## TASK
Your job is to return each record exactly, minus any pictures.

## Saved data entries
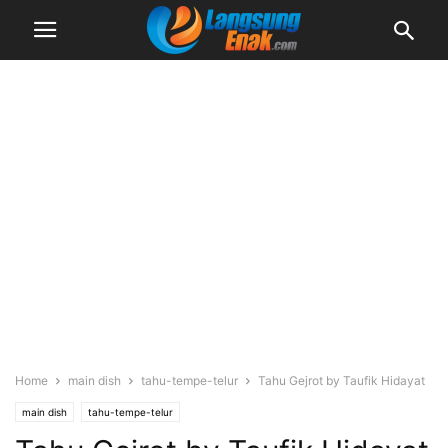
Home
main dish
tahu-tempe-telur
Tahu Gejrot by Taufik Hidayat
main dish
tahu-tempe-telur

## THE ANSWER
Home
main dish
tahu-tempe-telur
Tahu Gejrot by Taufik Hidayat
main dish
tahu-tempe-telur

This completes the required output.